* [ACTIVITY] Scan the entries and state how many lines contain "Recovery". Write no other text.

* [DATA TO PROCESS]
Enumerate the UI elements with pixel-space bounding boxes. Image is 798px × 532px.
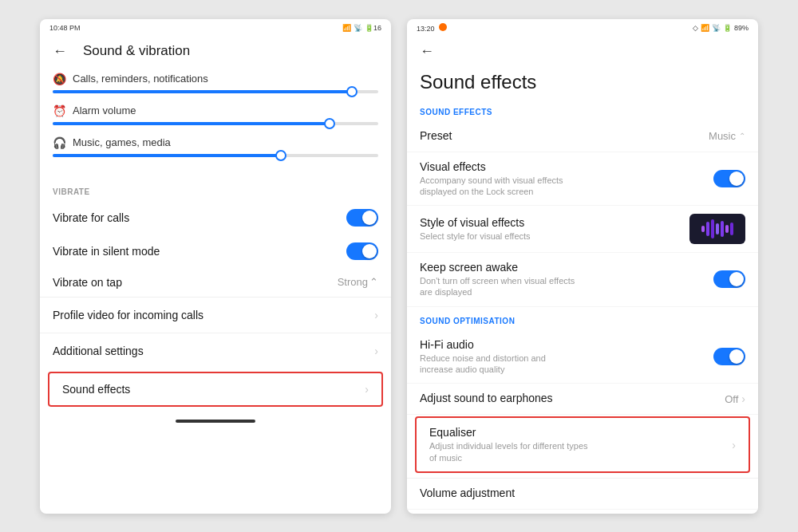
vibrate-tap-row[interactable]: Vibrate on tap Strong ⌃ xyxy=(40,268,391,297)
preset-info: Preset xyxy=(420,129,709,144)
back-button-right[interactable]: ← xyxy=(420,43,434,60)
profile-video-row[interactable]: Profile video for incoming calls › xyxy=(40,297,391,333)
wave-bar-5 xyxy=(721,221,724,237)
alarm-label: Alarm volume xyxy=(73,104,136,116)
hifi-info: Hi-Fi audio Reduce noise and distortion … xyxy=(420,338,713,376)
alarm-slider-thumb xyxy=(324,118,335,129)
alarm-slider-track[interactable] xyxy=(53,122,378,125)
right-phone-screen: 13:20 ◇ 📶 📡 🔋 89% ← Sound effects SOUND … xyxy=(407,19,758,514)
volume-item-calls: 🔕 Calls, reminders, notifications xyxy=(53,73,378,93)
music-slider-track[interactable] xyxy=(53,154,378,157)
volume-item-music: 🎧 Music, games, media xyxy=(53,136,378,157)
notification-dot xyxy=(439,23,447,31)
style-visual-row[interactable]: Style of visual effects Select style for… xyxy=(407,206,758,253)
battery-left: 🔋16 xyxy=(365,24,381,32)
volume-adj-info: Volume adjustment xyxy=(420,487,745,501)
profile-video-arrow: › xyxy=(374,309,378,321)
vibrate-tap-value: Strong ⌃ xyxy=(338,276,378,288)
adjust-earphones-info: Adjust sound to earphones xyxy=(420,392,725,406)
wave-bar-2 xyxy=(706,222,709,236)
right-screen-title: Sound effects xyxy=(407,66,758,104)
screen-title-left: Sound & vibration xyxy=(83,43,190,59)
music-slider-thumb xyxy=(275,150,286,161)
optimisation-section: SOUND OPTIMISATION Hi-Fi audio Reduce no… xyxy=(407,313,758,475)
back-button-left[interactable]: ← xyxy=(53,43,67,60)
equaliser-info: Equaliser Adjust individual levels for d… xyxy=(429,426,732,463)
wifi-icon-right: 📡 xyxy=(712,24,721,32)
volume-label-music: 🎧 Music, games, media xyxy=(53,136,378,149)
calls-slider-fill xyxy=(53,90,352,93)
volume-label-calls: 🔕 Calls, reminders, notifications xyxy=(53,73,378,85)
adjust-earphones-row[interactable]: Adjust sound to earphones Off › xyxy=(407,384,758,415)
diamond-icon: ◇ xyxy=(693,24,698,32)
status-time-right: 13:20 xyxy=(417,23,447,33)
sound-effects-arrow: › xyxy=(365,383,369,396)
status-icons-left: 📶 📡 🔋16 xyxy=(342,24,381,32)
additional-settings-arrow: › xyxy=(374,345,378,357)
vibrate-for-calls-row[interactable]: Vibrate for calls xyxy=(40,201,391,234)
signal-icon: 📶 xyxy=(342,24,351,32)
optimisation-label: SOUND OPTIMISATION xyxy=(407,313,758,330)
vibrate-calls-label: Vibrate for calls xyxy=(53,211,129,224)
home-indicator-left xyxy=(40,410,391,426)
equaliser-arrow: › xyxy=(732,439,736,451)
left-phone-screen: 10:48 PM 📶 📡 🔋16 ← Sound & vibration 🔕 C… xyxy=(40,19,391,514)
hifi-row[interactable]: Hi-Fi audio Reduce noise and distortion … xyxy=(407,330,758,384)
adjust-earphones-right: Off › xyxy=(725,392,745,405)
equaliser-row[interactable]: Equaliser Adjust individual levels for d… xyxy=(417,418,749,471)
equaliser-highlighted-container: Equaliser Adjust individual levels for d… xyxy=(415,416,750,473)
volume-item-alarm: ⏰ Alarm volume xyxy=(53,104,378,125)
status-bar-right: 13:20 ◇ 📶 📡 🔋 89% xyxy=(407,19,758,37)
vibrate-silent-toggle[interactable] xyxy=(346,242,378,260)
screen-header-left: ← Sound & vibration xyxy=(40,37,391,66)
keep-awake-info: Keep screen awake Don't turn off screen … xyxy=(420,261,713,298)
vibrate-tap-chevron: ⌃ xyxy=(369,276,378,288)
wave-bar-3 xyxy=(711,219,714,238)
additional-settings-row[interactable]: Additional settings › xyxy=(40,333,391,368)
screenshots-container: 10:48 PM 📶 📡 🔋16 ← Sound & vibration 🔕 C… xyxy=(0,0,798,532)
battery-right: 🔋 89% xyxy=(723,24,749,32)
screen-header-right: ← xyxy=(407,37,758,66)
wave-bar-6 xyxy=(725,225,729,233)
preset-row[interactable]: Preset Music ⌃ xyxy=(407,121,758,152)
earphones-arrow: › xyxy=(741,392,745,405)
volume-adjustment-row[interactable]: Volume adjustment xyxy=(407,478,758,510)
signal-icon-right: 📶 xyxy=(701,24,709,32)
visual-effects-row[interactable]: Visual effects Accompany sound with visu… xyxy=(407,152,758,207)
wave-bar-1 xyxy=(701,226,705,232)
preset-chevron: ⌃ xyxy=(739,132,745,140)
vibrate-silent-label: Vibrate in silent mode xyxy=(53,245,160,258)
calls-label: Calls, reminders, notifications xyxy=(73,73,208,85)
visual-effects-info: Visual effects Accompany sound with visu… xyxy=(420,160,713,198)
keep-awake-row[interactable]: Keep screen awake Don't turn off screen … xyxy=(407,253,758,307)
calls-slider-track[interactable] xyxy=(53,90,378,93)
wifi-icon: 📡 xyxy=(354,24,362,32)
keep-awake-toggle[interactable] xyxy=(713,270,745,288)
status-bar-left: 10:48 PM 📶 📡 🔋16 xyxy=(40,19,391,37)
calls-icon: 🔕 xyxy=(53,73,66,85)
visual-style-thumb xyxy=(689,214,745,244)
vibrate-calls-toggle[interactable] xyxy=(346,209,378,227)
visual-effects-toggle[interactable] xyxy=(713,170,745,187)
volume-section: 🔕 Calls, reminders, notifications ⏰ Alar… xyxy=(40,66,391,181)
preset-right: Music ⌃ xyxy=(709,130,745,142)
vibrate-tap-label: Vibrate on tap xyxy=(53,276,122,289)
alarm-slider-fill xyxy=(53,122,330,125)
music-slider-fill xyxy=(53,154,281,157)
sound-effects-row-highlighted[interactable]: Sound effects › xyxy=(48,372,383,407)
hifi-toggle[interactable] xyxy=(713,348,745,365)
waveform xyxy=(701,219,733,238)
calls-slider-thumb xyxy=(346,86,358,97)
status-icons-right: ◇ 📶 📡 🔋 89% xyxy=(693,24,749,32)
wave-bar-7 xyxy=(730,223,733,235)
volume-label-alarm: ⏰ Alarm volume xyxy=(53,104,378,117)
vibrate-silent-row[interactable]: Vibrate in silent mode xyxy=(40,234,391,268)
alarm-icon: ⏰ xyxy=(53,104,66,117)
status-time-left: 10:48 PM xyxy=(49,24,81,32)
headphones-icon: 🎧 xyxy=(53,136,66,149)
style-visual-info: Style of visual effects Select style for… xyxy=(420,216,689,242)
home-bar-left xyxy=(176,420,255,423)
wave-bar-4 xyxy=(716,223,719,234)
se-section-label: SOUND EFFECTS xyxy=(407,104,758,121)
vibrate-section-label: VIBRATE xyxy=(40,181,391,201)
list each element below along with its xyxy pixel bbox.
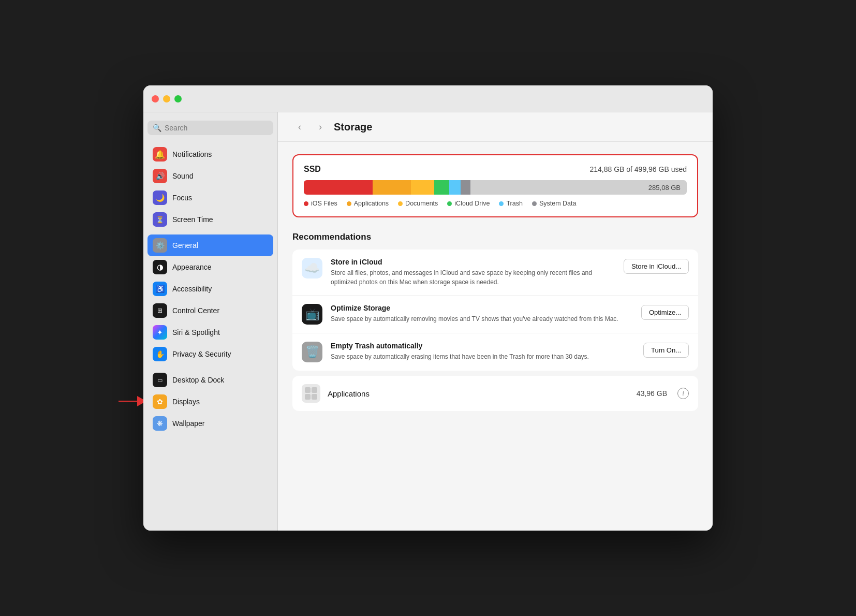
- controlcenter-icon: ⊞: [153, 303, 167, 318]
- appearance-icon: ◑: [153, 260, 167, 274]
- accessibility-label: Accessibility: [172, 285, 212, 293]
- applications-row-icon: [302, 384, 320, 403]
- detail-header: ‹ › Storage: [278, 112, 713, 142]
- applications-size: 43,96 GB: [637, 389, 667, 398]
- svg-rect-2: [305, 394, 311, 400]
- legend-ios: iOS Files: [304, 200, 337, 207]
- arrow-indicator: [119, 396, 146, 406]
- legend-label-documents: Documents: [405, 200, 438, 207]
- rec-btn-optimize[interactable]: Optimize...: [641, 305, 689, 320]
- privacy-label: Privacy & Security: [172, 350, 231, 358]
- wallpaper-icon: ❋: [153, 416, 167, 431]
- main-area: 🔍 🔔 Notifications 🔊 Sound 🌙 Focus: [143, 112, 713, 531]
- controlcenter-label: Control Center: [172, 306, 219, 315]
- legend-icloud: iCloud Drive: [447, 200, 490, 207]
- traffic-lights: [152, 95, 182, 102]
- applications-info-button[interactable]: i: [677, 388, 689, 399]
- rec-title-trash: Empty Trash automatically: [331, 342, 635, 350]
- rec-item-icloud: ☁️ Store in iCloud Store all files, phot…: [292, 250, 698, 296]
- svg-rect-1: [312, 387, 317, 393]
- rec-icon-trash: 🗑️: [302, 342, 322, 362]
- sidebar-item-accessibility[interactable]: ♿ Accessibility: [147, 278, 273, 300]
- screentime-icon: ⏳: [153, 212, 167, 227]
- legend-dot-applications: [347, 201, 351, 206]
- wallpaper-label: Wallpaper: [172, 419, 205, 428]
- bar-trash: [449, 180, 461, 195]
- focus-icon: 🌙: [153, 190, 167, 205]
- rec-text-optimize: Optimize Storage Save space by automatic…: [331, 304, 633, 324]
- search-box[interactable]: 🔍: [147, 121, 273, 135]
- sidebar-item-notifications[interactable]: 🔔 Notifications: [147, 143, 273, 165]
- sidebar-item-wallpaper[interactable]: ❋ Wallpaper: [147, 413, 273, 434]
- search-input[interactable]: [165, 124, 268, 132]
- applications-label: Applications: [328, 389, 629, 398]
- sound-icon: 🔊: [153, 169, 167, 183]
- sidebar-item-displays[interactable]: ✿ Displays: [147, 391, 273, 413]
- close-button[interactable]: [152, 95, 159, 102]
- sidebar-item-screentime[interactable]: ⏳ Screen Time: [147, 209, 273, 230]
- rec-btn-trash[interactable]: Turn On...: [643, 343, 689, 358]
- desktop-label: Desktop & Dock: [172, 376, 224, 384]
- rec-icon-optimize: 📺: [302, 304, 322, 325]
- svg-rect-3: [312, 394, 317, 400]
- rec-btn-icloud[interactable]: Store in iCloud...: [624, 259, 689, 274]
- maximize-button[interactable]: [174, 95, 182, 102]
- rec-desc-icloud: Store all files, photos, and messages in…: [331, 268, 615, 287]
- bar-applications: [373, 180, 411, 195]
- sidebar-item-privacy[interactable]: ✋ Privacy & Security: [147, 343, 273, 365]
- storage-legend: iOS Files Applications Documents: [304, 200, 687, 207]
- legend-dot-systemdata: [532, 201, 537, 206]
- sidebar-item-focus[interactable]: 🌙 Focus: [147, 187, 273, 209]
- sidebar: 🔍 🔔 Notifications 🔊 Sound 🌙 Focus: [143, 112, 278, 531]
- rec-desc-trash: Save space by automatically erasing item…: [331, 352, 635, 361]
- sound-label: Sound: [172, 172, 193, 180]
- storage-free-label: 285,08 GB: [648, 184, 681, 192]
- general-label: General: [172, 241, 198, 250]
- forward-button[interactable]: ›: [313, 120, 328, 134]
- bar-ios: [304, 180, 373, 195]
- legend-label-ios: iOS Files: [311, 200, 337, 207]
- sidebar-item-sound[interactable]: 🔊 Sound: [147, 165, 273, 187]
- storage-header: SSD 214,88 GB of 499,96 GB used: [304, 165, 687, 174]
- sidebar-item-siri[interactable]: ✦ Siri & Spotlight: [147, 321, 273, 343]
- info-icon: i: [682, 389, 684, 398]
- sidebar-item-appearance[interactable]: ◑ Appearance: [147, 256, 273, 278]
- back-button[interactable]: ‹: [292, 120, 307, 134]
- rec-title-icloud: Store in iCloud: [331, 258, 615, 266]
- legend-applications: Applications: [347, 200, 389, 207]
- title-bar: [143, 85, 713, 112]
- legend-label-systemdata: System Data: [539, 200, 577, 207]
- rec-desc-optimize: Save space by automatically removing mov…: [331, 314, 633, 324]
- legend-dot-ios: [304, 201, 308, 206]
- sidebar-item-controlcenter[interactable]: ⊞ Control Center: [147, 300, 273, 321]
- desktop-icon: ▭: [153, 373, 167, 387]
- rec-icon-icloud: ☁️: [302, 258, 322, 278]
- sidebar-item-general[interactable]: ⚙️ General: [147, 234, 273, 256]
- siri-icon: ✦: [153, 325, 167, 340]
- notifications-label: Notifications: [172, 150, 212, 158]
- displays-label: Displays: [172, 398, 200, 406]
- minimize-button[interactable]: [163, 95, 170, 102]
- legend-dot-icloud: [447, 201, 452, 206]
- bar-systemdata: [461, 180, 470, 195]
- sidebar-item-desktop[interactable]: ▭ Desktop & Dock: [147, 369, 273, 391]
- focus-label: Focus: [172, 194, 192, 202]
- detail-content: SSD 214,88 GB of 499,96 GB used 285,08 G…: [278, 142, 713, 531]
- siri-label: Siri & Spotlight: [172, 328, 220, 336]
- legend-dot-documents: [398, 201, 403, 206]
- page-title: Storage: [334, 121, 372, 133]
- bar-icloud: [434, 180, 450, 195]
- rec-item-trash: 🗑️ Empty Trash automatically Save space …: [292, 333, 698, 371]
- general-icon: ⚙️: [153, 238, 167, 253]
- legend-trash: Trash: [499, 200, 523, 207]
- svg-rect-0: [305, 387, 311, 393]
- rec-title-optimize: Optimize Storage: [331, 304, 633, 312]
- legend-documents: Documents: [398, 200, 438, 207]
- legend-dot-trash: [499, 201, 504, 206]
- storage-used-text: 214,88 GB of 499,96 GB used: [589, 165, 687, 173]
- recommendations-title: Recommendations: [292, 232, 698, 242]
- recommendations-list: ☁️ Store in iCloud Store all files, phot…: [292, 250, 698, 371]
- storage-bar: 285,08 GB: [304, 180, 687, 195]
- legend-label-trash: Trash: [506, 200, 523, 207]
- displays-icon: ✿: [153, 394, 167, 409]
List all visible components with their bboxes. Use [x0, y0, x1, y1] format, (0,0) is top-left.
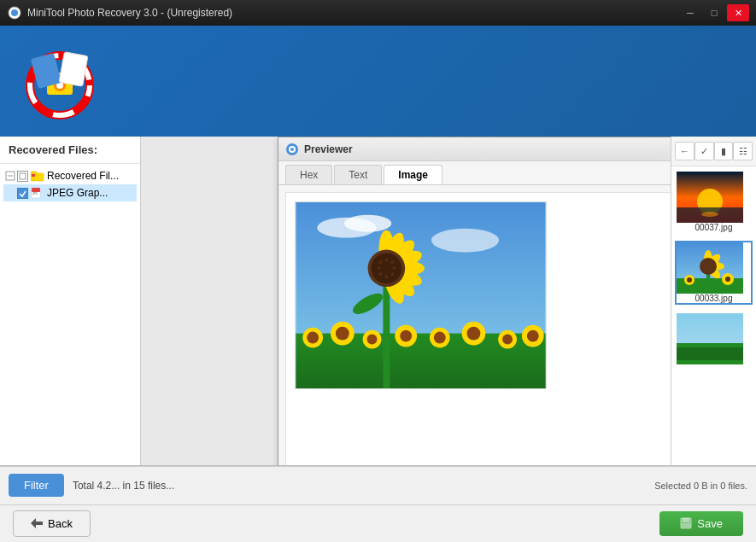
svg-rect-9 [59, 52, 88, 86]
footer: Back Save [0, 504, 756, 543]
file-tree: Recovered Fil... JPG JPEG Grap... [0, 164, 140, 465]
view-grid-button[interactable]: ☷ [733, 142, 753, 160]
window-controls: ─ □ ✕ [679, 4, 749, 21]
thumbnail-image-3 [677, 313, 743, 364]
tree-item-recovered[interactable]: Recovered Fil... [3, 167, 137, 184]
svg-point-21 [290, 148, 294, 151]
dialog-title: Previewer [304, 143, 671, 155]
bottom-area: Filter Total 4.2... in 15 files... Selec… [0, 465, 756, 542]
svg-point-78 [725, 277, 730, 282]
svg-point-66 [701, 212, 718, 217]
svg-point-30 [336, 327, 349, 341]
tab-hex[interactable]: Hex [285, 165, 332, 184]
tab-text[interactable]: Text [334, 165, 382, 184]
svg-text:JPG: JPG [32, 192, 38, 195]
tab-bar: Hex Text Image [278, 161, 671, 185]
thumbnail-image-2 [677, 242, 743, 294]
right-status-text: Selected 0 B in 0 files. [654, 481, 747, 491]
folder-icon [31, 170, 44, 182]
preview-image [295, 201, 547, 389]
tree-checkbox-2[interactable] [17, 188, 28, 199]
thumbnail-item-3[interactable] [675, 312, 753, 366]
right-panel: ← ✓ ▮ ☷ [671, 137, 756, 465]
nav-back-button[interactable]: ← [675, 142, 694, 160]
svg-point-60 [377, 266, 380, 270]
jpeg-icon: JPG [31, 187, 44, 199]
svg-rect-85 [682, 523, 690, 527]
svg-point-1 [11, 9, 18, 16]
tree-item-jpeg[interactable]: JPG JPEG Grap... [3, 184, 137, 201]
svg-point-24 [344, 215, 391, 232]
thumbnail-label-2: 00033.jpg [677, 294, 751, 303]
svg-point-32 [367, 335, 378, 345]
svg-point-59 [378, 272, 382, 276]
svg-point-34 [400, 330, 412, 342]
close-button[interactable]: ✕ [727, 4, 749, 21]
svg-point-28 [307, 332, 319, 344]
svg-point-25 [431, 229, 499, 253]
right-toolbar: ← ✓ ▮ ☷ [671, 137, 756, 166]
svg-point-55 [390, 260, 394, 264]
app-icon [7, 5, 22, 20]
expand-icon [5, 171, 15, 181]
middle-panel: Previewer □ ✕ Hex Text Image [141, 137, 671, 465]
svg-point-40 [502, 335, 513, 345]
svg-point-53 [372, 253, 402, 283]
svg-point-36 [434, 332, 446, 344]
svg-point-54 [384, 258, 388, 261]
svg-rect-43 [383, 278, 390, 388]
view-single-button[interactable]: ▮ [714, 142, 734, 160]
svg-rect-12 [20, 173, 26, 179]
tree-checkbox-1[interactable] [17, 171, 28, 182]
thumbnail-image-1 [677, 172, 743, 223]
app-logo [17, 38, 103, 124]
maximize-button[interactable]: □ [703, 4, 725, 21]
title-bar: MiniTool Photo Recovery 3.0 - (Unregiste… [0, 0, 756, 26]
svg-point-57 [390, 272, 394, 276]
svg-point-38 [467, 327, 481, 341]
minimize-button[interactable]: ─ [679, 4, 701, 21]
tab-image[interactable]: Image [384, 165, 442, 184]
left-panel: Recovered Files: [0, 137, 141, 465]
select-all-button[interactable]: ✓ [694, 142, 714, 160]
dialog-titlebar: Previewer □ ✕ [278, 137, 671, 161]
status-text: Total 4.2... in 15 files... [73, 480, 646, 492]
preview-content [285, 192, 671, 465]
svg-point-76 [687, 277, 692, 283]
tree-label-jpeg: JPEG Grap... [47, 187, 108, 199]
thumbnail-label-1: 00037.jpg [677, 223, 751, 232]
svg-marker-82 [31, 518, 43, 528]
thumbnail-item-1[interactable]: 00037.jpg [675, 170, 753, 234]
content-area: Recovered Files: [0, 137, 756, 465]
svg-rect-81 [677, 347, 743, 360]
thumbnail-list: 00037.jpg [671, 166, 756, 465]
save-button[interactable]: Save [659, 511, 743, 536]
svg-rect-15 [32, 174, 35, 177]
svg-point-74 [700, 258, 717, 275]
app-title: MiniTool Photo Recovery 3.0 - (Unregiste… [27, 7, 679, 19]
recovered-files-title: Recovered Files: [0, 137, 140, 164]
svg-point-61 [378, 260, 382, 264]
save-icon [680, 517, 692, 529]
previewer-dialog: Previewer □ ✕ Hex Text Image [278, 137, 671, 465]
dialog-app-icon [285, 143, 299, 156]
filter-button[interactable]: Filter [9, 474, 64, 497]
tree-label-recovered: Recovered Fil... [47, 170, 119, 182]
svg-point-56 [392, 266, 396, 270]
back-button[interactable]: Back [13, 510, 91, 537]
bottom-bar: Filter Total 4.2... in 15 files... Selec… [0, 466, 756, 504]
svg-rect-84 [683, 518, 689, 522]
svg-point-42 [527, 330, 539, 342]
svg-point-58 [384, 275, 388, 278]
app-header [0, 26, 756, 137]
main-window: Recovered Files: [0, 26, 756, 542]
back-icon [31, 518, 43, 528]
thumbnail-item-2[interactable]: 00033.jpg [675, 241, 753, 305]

* [TASK ANSWER] 2